Yesterday, the Second Circuit reminded us that for litigation classes, variations in state laws absolutely can and should tank class certification. Langan v. Johnson & Johnson Consumer Cos., No. 17-1605 (2d Cir. July 24, 2018) is a “natural” case, challenging that label on two several baby-oriented bath products. The plaintiff allegedly purchased some in Connecticut and contended that 20 other states have similar consumer fraud laws. The district court certified a 21-state class, after which J&J successfully petitioned the Second Circuit, under Rule 23(f), to hear an interlocutory appeal.

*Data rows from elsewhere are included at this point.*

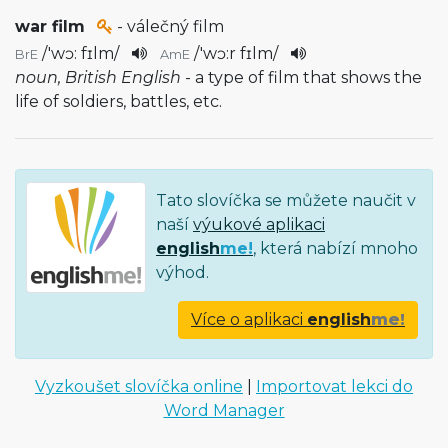
war film
- válečný film
/
'wɔ: fɪlm
/
/
'wɔ:r fɪlm
/
BrE
AmE
noun, British English
- a type of film that shows the
life of soldiers, battles, etc.
Tato slovíčka se můžete naučit v
naší
výukové aplikaci
english
me!
, která nabízí mnoho
výhod.
Více o aplikaci
english
me!
Vyzkoušet slovíčka online
|
Importovat lekci do
Word Manager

J&J tried to argue that the plaintiff lacked Article III (constitutional “case or controversy”) standing to sue on behalf of purchasers in other states, but the Second Circuit rejected that contention. “[A]s long as the named plaintiffs have standing to sue the named defendants, any concern about whether it is proper for a class to include out-of-state, nonparty class members with claims subject to different state laws is a question of predominance under Rule 23(b)(3), not a question of ‘adjudicatory competence’ under Article III.” The court recognized some tension in case law over this question, but thought that Supreme Court guidance counseled treating “modest variations between class members’ claims as substantive questions, not jurisdictional ones.”

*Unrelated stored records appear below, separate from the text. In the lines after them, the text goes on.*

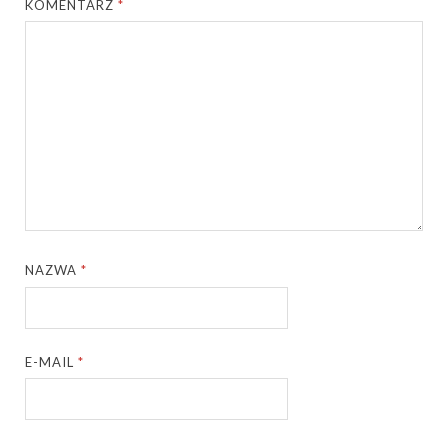
KOMENTARZ
*
NAZWA
*
E-MAIL
*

Looking at the question through Rule 23’s “predominance” lens, however, the Second Circuit thought the District Court had been too hasty in certifying a multistate class. “Variations in state laws do not necessarily prevent a class from satisfying the predominance question,” but J&J offered an extensive analysis as to why the state laws at issue differed too much for a single jury to answer all the necessary questions. Among the important differences J&J highlighted, some states require a showing of actual reliance, others require causation, and some require an actual intent to deceive. In just a single paragraph of its class certification opinion, the District Court dismissed those differences as “minor.” The Second Circuit held that that the District Court’s analysis was too cursory, more or less “tak[ing] the plaintiff’s word that no material differences exist,” which it could not do. The Second Circuit remanded the case for a more thorough analysis.

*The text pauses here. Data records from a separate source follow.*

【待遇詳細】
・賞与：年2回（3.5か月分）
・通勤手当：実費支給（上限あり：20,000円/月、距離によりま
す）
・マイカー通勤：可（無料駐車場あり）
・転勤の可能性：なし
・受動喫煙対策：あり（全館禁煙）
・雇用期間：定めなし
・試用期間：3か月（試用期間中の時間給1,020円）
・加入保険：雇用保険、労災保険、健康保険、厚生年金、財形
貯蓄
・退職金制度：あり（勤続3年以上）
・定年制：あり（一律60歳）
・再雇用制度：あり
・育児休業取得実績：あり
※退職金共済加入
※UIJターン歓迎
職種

Langan and Hyundai stand for the same principle: District Courts always have to “rigorously analyze” the Rule 23 factors, including predominance and manageability, before they can certify a class. There is nothing wrong or inconsistent, though, in a defendant advocating against certification of a litigation class and then advocating for certification if the case later settles. Predominance and manageability in a trial context centers on what a single jury can reasonably be expected to decide. As the Supreme Court put it in Amchem Prods. Inc. v. Windsor, however, when a case is to be settled “the proposal is that there be no trial.” The focus of the settlement analysis is fairness to absent class members—as, hopefully, the Ninth Circuit ultimately will recognize.